Mourinho. O Manchester United mais agradável do que na Super Taça pelo onze inicial que escolheu para iniciar o jogo. O futebol será sempre mais agradável quanto melhor for a capacidade dos executantes em campo. Herrera a iniciar a construção, com Blind e Bailly atrás, é um regalo para quem gosta de um jogo a iniciar em zonas mais recuadas. Porém, notam-se ainda muitas dificuldades ofensivas. Faltam movimentos quando a bola entra no extremo. Movimentos que ajudem o extremo a criar pelo desequilíbrio causado pelas dinâmicas colectivas, e não apenas que visem atacar a finalização. Também no corredor central se percebe que os únicos responsáveis pelas rupturas são os extremos, o que facilita a vida a quem defende. Não significa isto que os jogos vão ser sempre resolvidos pelo colectivo, até porque as individualidades pagas a peso de ouro estão lá para isso. Mas, não são poucos os momentos em que falta inspiração individual a quem tem responsabilidade de criar e é preciso equilibrar isso com movimentos colectivos que ajudem à manutenção do rendimento. Zlatan não vai resolver todos os jogos; Os extremos não vão conseguir ter sucesso individual em todas as ocasiões, e o foco neles como únicos responsáveis por acelerar desgasta-os;  O adversário não vai errar sempre.

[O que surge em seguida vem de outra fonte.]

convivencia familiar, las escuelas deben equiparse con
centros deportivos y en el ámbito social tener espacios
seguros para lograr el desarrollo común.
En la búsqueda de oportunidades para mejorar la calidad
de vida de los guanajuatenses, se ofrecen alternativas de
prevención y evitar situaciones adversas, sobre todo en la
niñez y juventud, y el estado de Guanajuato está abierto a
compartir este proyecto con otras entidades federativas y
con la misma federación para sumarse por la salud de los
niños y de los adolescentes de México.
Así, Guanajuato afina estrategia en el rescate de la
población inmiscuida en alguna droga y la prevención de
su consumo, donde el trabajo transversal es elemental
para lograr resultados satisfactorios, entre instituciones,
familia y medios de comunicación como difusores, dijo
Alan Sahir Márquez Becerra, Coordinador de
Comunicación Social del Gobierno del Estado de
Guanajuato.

Novamente Guardiola. Desta vez para confirmar em discurso directo a impressão que nos tinha deixado no jogo de estreia.

Ficou a sensação de uma falta de dinâmica tremenda onde não é costume nas equipas de Pep. Na criação. Não só por trabalhar pouco o jogo nessa fase, optando exclusivamente pelos desequilíbrios dos extremos e bolas nos movimentos de ruptura dos mesmos, mas também pela pouca chegada que teve no último terço.

5 Comentários

  1. um regalo para olhos a dinamica do liverpool com mane coutinho lallana firmino winaldum,vao dar trabalho…brilhante hj o conte a perceber o que o jogo pedia,abdicou dos criativos,futebol mais directo com os 2 pls em cunha e golo!!!um a ganhar a primeira o outro a ficar com a segunda e saco!!!

  2. romario, aliás o golo da vitória do chelsea surge numa combinação a 2 AVs que o Conte já muito usou na Itália (Pellé e Eder), pelo que provavelmente aquele 4-2-4 já é uma alternativa trabalhada com bastante foco nessa combinação a 2 entre os avançados.

    Uma ideia para um bom artigo – vejam as declarações do Hazard pós-jogo, dizendo que jogaram como tigres. Apesar de a tática ser importante, Conte mudou o mais importante naquela equipa: a mentalidade. Este ano os jogadores do chelsea querem novamente e verdadeiramente fazer coisas grandes.